Sagol bouillait intérieurement ; mais le meilleur était dans la page suivante. Le procureur affirmait avoir reçu une lettre du juge Julie Silovsky. Elle s’inquiétait, dans une affaire de meurtre de deux personnes âgées, de la profusion d’analyses ADN et autres, demandées sur ce dossier assez classique. Madame Silovsky trouvait qu’il y avait une disproportion de moyens déployés et de coût peu en rapport avec l’importance de l’affaire.

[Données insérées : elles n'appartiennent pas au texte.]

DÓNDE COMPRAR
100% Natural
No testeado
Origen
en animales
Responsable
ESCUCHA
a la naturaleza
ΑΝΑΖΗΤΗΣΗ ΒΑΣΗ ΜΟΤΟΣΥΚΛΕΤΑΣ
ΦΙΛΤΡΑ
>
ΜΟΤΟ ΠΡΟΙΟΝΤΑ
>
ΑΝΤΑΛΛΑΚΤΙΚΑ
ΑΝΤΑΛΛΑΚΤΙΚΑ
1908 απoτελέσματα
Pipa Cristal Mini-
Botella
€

Le chef Sagol, bien que non-croyant, crut qu’il était mort et que c’était un test pour savoir s’il devait être aiguillé sur le paradis ou sur l’enfer. Il pensa un instant appeler le juge Silovsky ou aller la rencontrer. Il se ravisa rapidement. Il lui fallait donner le change et surtout ne pas offrir de brèche dans laquelle pourrait s’engouffrer le poison nommé Silovsky. Il se répéta qu’il faisait beau et que tout allait bien. Aujourd’hui je suis de bonne humeur se rappela-t’il.

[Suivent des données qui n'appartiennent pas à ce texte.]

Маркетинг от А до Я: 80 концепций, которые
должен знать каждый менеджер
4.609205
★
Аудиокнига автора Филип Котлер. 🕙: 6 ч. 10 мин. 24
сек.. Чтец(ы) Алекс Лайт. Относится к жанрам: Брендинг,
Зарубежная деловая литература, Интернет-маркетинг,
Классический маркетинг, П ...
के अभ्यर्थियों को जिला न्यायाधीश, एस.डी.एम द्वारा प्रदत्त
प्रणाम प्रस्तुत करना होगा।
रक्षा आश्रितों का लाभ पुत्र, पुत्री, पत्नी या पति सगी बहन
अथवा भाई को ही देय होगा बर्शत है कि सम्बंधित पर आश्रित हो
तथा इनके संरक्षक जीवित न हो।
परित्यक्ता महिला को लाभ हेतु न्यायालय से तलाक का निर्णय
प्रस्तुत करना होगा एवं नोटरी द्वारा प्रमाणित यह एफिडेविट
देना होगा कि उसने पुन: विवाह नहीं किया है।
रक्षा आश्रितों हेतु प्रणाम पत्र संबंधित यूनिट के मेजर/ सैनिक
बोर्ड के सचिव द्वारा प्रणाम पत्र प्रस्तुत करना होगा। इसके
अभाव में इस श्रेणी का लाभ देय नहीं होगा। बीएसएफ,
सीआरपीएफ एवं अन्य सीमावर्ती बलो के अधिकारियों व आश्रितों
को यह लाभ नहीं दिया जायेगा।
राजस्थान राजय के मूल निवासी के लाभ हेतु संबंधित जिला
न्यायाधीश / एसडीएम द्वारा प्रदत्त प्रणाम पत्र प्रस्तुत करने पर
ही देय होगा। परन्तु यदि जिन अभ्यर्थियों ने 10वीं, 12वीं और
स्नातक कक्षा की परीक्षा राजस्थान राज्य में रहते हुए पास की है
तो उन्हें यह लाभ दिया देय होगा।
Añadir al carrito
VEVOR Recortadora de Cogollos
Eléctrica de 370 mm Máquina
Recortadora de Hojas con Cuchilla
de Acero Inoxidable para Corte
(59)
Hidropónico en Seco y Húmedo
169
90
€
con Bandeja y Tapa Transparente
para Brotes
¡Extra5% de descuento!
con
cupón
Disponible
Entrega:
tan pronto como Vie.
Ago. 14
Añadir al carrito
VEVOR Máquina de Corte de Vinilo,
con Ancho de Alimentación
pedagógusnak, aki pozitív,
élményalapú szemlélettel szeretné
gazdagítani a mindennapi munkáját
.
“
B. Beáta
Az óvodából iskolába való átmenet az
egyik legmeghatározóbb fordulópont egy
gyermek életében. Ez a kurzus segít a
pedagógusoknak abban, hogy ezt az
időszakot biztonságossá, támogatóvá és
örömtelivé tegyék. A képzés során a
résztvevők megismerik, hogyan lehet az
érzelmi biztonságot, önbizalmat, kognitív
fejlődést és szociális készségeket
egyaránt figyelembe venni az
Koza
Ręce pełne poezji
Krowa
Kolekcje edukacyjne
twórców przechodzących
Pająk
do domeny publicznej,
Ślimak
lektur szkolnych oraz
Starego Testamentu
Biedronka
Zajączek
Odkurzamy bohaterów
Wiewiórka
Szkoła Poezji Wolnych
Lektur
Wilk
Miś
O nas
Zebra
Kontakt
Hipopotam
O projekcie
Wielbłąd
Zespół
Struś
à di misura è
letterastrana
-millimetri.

La suite du courrier n’était qu’un condensé de mises en garde et d’obligations à respecter les directives de monsieur le Procureur. Sagol se dit que, pour l’instant, ses investigations ne seraient pas freinées par ce courrier car les demandes d’analyses en cours seraient honorées. Le tour de vis sera pour les demandes à venir qui devront toutes avoir l’aval de Madame Silovsky. Le chef prit la décision de ne rien dire à ses subordonnés, il aviserait le moment venu.

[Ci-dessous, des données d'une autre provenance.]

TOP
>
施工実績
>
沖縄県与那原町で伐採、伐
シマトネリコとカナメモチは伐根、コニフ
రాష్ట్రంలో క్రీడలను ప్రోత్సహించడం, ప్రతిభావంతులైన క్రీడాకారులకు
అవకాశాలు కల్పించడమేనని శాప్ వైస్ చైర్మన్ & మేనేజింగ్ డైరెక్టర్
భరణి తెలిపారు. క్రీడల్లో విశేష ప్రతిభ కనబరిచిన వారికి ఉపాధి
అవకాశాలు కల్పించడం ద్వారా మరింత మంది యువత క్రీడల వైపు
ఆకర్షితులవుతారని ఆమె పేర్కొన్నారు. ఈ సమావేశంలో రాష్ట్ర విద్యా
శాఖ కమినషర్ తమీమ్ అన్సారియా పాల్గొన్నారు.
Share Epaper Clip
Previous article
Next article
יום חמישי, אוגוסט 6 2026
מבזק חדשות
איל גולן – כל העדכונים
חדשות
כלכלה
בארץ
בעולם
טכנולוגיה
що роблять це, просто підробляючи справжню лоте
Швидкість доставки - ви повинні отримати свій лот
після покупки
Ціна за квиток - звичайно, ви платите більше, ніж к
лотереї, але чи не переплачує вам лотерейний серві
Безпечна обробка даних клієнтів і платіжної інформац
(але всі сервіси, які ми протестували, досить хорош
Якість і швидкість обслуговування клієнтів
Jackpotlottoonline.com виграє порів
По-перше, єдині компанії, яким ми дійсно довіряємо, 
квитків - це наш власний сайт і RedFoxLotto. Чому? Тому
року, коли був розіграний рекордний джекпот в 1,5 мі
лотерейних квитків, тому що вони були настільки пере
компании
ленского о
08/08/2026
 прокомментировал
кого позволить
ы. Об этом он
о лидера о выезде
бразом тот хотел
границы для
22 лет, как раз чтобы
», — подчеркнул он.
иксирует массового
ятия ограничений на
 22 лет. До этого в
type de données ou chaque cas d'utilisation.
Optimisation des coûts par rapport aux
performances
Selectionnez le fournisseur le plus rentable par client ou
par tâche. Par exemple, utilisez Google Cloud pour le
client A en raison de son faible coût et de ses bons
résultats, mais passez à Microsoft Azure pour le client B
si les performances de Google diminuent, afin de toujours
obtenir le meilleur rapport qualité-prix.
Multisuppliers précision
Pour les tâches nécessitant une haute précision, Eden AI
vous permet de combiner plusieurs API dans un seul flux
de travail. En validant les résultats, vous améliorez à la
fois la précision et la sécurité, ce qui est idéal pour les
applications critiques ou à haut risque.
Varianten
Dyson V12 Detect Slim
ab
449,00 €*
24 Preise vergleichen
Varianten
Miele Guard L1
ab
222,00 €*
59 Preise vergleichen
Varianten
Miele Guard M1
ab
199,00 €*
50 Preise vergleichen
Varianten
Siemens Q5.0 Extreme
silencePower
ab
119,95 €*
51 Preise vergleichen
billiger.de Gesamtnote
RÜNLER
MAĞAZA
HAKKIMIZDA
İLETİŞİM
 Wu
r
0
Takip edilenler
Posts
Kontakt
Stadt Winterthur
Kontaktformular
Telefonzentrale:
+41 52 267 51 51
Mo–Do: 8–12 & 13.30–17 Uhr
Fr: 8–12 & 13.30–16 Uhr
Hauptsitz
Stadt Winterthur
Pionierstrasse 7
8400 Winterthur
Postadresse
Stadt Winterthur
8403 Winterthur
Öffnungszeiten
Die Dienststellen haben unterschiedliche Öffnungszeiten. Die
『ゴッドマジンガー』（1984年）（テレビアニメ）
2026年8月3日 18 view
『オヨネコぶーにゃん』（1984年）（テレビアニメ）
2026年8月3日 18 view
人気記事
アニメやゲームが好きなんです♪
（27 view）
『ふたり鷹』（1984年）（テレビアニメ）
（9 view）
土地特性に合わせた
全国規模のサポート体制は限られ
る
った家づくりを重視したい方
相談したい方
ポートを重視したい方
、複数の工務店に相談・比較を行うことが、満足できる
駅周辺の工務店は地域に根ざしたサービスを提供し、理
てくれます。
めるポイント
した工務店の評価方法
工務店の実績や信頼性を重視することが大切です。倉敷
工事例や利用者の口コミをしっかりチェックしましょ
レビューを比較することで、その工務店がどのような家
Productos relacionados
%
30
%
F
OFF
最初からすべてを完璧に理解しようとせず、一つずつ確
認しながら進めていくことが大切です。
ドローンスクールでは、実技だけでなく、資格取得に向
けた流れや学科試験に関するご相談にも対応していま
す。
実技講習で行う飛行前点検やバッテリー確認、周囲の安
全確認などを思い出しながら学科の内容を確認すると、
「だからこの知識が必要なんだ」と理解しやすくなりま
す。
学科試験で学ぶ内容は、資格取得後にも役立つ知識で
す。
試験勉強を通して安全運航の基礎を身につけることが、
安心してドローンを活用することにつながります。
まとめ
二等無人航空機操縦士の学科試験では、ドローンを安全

Les autres correspondances concernaient aussi l’affaire Drochard, comme il convenait de l’appeler. Il y avait des réponses d’autres brigades de gendarmerie à des questions de routine. Le chef Sagol avait devant les yeux un rapport concernant le facteur Nicolas Favant. Il le parcourut en diagonale, il le remettrait tout à l’heure à Gilles.
Tout le monde était dans le hall d’accueil et parlait du week-end. Le gendarme Liard était allé voir une compétition de karting. Son collègue nordiste s’était rendu en Bourgogne faire une visite des caves et de quelques monuments historiques. Gilles, quant à lui, était parti pour deux nuits en refuge dans le massif de la Vanoise. Tous étaient très contents de leur week-end. Le chef Sagol, éprouvé par l’enterrement, était allé voir un ami. Ils étaient prêts à affronter les aléas du dossier de Toinette et Germain.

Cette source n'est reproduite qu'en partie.